Le très attendu premier album de Radio Elvis, désormais trio à plein temps, est bien plus qu’une série de récits de voyages et d’aventures. C’est une plongée dans l’espace et le temps, dans un labyrinthe qui avance masqué. Les conquêtes est un coup de maître rock et rimbaldien, qui réussit, sans crier gare, à faire chalouper le questionnement métaphysique.

Radio Elvis - Entrevue Magazine Longueur d'Ondes N°77 - Photo : Sarah Bouillaud

CONQUÊTE, n. f. Etym. du latin populaire conquaesitum, de conquaerere : « chercher à prendre » (comme les semailles ? les drageons ?). Domaine militaire, soit. Ce qui a été conquis – La conquête du Mexique par les Espagnols. Ce qui est à conquérir – Les Américains se sont lancés dans la conquête spatiale. Ce qui a été et ce qui sera, donc. Par métaphore : action de conquérir quelque chose, quelqu’un par un déploiement de qualités d’ordre social, moral, intellectuel ou affectif – « Le saint, le sage, le héros sont des conquêtes sur la condition humaine », André Marlaux dans Les voix du silence. Par métonymie : homme, femme conquis(e). Et immédiatement, le dictionnaire une fois fermé, une question aiguë : que reste-t-il à conquérir quand toute la surface du globe a été explorée, cartographiée et en passe d’être traduite en data et en algorithmes ? Où est l’inconnu ? Où est l’aventure ?

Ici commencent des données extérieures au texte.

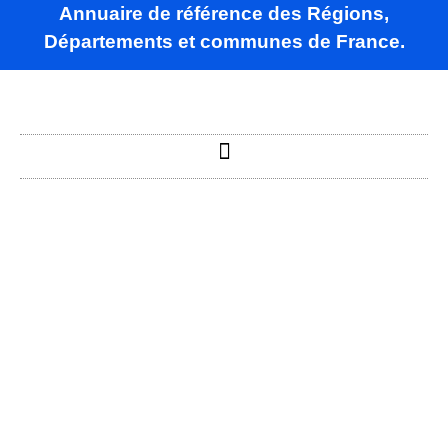
Annuaire de référence des Régions,
Départements et communes de France.
Sainte-
Colombe-des-
Bois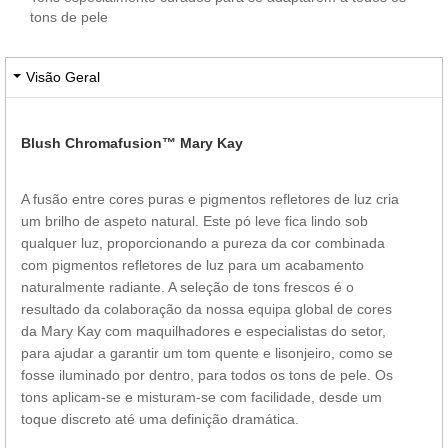
tons de pele
Visão Geral
Blush Chromafusion™ Mary Kay
A fusão entre cores puras e pigmentos refletores de luz cria
um brilho de aspeto natural. Este pó leve fica lindo sob
qualquer luz, proporcionando a pureza da cor combinada
com pigmentos refletores de luz para um acabamento
naturalmente radiante. A seleção de tons frescos é o
resultado da colaboração da nossa equipa global de cores
da Mary Kay com maquilhadores e especialistas do setor,
para ajudar a garantir um tom quente e lisonjeiro, como se
fosse iluminado por dentro, para todos os tons de pele. Os
tons aplicam-se e misturam-se com facilidade, desde um
toque discreto até uma definição dramática.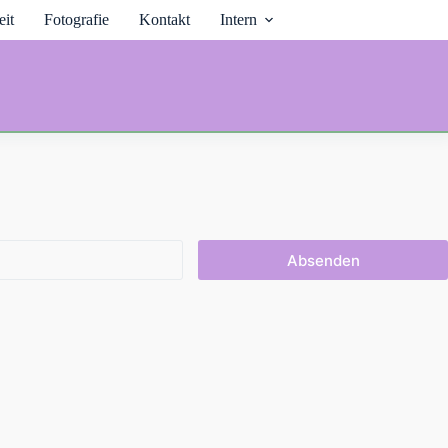
it
Fotografie
Kontakt
Intern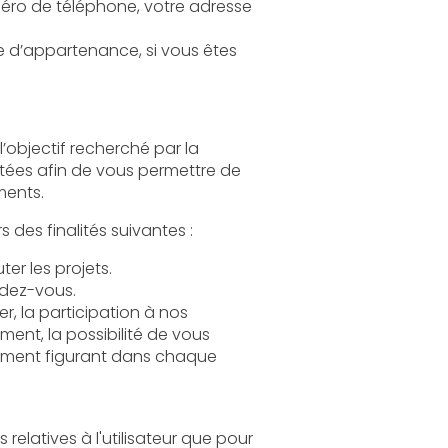
 de participer à nos événements.
Le Traitement de vos Données Personnelles tend à répondre notamment à une ou plusieurs des finalités suivantes :
Permettre l’exécution et la gestion administratives et commerciales des contrats, exécuter les projets.
dez-vous.
 à nos
 de vous
 chaque
our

Le choix de baptiser ce premier album (après 7 ans d’existence) Les conquêtes n’a rien du hasard, ni de l’épiphanie. Mais, quand on essaie de percer le mystère, la réponse cingle. « Bien sûr, que son titre a du sens. Mais, je ne vais pas vous donner toutes les clés ; ce serait ennuyeux. Le plaisir d’écouter de la musique, c’est aussi celui de se faire son petit film. Chacun est libre de son interprétation, de sa lecture », développe, espiègle, Pierre Guénard, leader de Radio Elvis, aux côtés de Colin Russeil (batterie et claviers) et Manu Ralambo (guitare électrique et basse). Ces derniers sont d’ailleurs tout, sauf des hallebardiers de la création. Le premier a officié par exemple sur Orpailleur de Gaëtan Roussel (Louise Attaque, cf. p. 28-29) quand le second, ingénieur du son, a mixé les albums du groupe de blues-noise Le Réveil des Tropiques ou du collectif musique-ciné-poésie Farewell Poetry. Ils forment les deux tiers du groupe Mother Of Two.

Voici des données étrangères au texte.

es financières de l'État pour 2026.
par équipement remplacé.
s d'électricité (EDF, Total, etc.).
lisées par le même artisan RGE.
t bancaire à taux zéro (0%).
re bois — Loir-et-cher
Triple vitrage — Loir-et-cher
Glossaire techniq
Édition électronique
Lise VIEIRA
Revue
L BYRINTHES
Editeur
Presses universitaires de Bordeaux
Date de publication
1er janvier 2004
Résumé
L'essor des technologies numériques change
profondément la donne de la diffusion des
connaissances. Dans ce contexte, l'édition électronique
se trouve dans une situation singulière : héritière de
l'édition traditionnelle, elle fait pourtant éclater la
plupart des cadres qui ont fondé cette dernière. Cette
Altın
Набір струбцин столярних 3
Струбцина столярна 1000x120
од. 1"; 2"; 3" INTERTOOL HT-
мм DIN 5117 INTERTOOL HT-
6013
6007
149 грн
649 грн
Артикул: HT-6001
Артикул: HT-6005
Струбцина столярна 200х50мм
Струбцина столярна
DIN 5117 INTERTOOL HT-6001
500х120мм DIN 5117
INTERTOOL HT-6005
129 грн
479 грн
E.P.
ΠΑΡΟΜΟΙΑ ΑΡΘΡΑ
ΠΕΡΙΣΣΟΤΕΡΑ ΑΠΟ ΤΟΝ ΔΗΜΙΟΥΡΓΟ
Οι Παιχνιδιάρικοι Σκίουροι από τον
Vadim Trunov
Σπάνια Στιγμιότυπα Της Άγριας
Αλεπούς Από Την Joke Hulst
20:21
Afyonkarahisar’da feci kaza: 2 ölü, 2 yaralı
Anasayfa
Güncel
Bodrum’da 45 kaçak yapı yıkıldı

Radio Elvis - Entrevue Magazine Longueur d'Ondes N°77 - Les Inouïs - Radio Elvis - Photo : Marylène Eytier

On tente alors une approche oblique, l’ascension par la face Sud, plus douce, croit-on. La chanson « Les moissons » détonne parmi tous ces titres homériques, où en arrière-plan menacent la débâcle et la ruine. Plus incarnée, elle a un je-ne-sais-quoi d’« Osez Joséphine » de Bashung. Est-ce une association d’idée entre le vocabulaire équestre et le cheval du clip ? Sa circularité ? La double lecture charnelle des paroles ? On s’aventure. Aussitôt battu en brèche. « « Les moissons » n’a ni connotation sexuelle, ni charge érotique. Je ne l’ai pas du tout écrite dans ce sens. A mes yeux, cette chanson raconte le temps qui s’égrène. Toutes les chansons de Radio Elvis s’attachent à examiner le temps qui passe, à voir comment il s’écoule et s’incarne avant et après la naissance, avant et après la mort. » Il faut dire que Radio Elvis n’est le chantre ni de la magie du quotidien, ni de l’autofiction forcenée. « Il n’y a peut-être rien de personnel. Mais, il y a sans doute tout ce qu’il y a de plus intime : le temps qui passe, la vie, la mort, le questionnement que l’on peut tous avoir sur l’amour, l’amitié, l’existence de Dieu… J’essaie de voir ce qui se cache derrière les apparences, ce qui est le plus fort en nous quand on a été passé au tamis de la vie, rincé par la souffrance et les épreuves. » Et le Gaspard expiré au début de « Bleu nuit  / synesthésie » ? Serait-ce une allusion aux poèmes symbolistes d’Aloysius Bertrand, au fameux Gaspard de la Nuit ? « Ça aurait pu. Mais, c’est plutôt Gaspard Hauser [ndlr : l’enfant sauvage, personnage d’un poème de Verlaine et sujet d’un film de Werner Herzog]. »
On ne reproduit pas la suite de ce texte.